Manel’s voice is the one that speaks. Her voice is on the verge of tears, but she doesn’t pause. What she says is a story in itself. It’s the story of a girl of Generation Bataclan, a 25-year-old woman so starkly different from Hasna Ait Boulahcen, her peer who was perhaps detonated, or perhaps killed by special forces, during the police raid on the Islamist den in Saint Denis.
“I wear the veil, yes. I am a Muslim. I do it by choice,” Manel says in a stream, almost like a rap. “I attend university, take buses, trains, metros and everyone holds their breath and looks at me as if I were going to blow myself up. Then I smile, I laugh and they breathe. No, I’m not with ISIS.

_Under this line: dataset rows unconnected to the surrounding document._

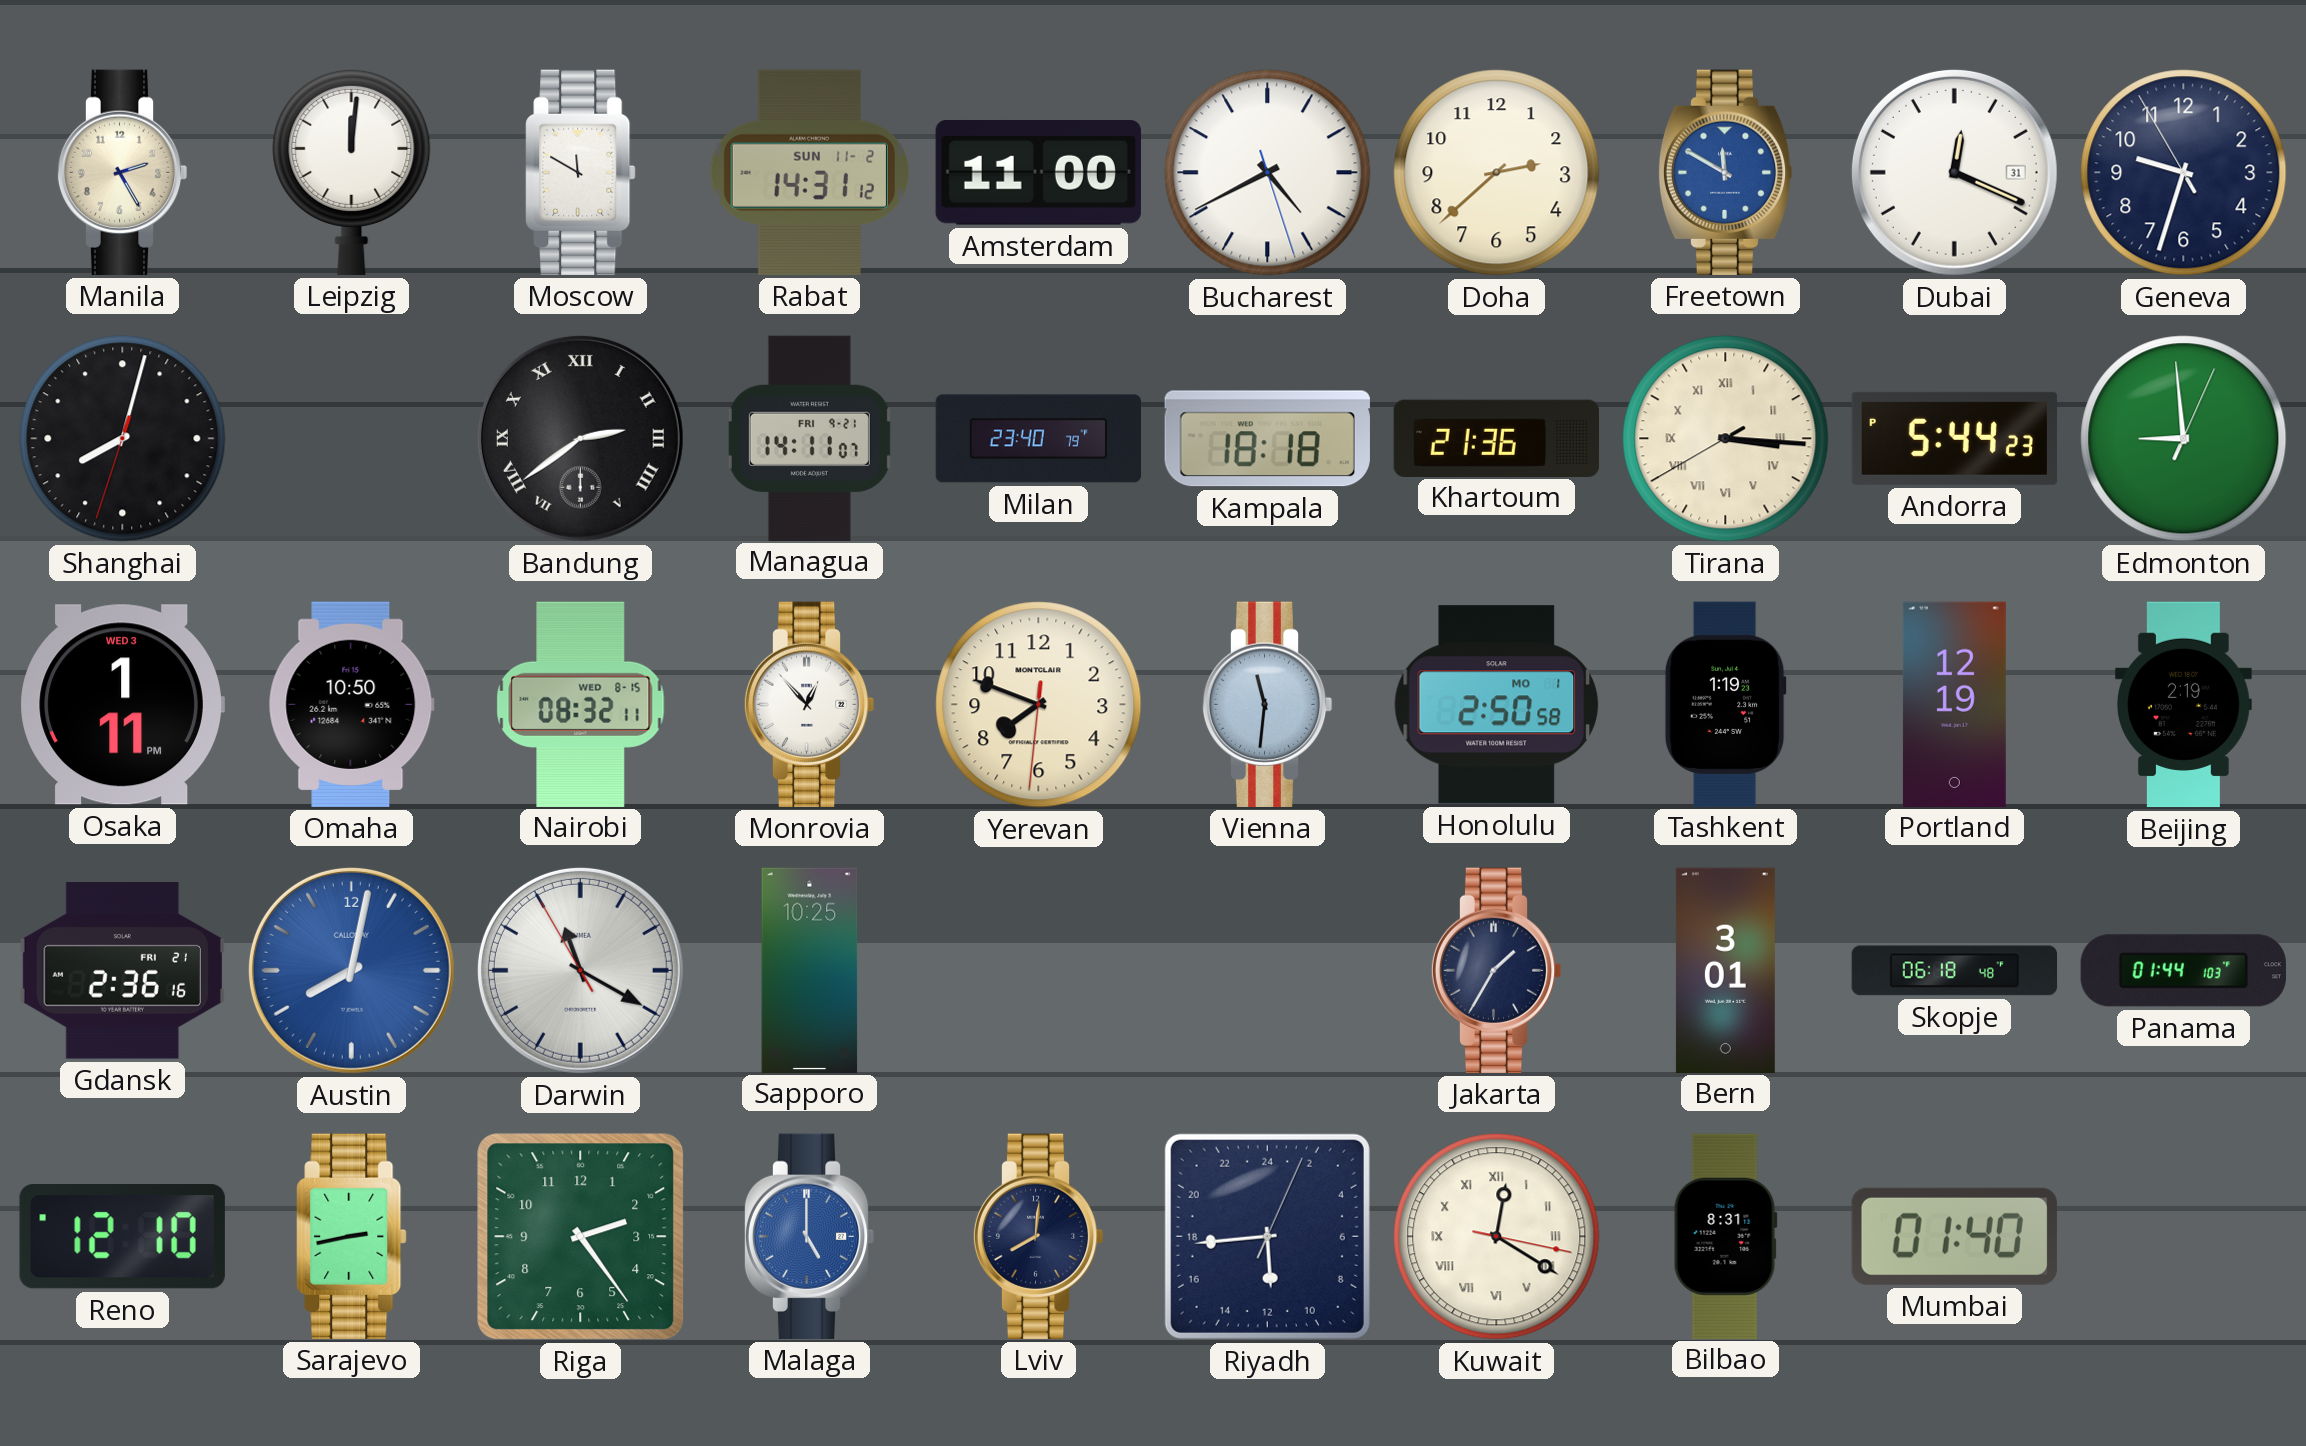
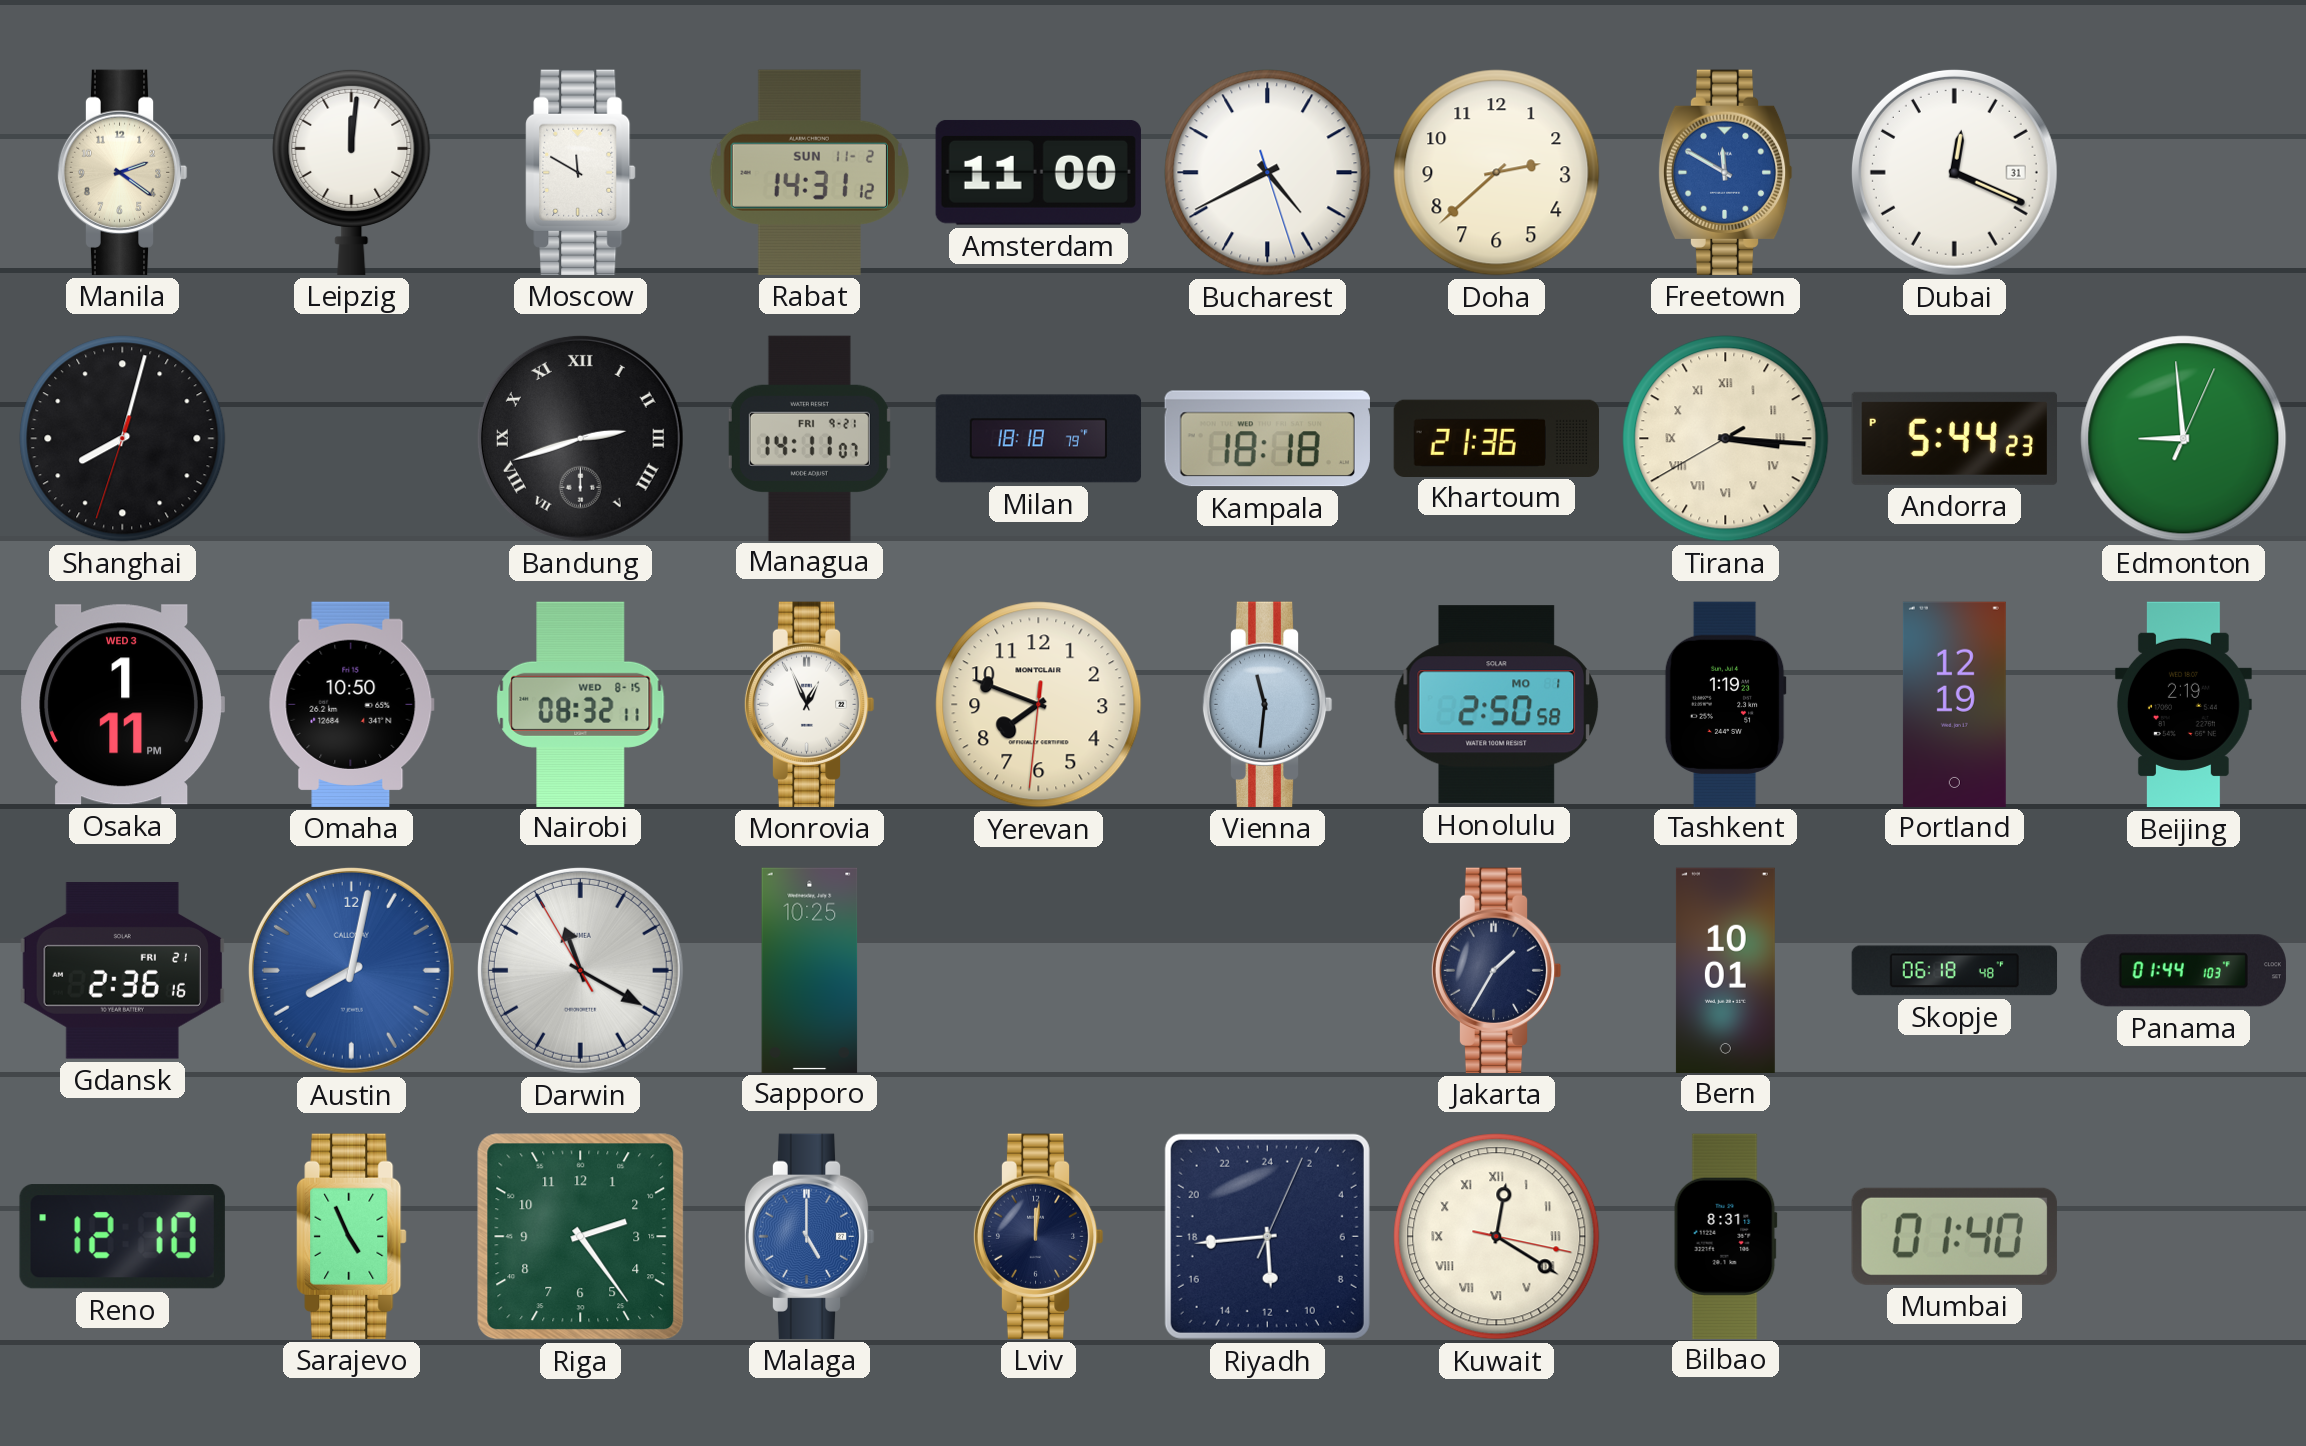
Manila: 2:25 -> 2:21
Geneva: 9:32 -> none
Bandung: 2:39 -> 2:42
Milan: 23:40 -> 18:18
Monrovia: 12:53 -> 12:56
Bern: 3:01 -> 10:01
Sarajevo: 2:43 -> 4:56
Lviv: 8:01 -> 12:01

“I’m Italian, I love Italy, I like pizza. If ISIS wants to attack somebody, come and strike me. I’m ready. I defend Italy, and I am ready to die for it. We are Muslim and Italian. They come for me. It’s not that we are in solidarity with Syria or Mali, it’s that they strike here, near here. They want to lock us in the house, and I say that this is my country and I’m staying here.”
Mimoun el Hachim, born in Melilla, Morocco, looks about 50 and is going to have a third child. Above his white skullcap, he flies the blue flag of Europe, and around his neck is a red keffiyeh that he says he got during the hajj to Mecca, the pilgrimage that all Muslims must try do once in their lives.
Hachim is an imam in Terni, where he leads the only prison mosque in Italy, at the Umbrian Sabbione penitentiary. “In prison, I help Muslims but also others. We are all children of Abraham,” he says. “And these condemned men: Do not call them jihadists. They are only murderers and criminals. They do not even know what color the Koran is. They are just ignorant.” From his view, “In Italy, terrorists don’t have any space. We don’t let them sleep, we don’t give them room at the cultural center. Every cultural center has close relations with the authorities. As soon as we see someone even a little suspicious, we report it.”
The Bangladeshi community in Rome arrived at the demonstration in force, with flyers and bilingual signs in English asking the international community to respond against the “barbarism” in Syria as well as in Paris, Iraq, Myanmar and Bangladesh. Which response — war? “No,” answers spokesman Mohamed Shah. “He who kills is a barbarian. We are all responsible. Who sells the weapons? We call upon all governments to meet their responsibilities.”
Muslims from Torpignattara, a populous Roman neighborhood with four mosques and about 3,000 faithful, did not have any women with them. “A little because it’s raining, but also out of fear,” admits one of them named Mohamed.
But there are other women, like Hayat, a caregiver, who is here with her daughter, a friend and the friend’s daughter. Hayat is convinced Italians are “very good people,” she says. If their perceptions have changed against Muslims, the fault, to her, belongs to the journalists “who spread messages of war against everyone.”
When Khalid Chaouki of the Democratic Party, the first Islamic deputy in Italian history, delivers the final speech of what he calls “a historic event,” he exhorts the crowd to “fight against the exploitation of religion, which resents the climate of trust and coexistence in our country.” Everyone cheers.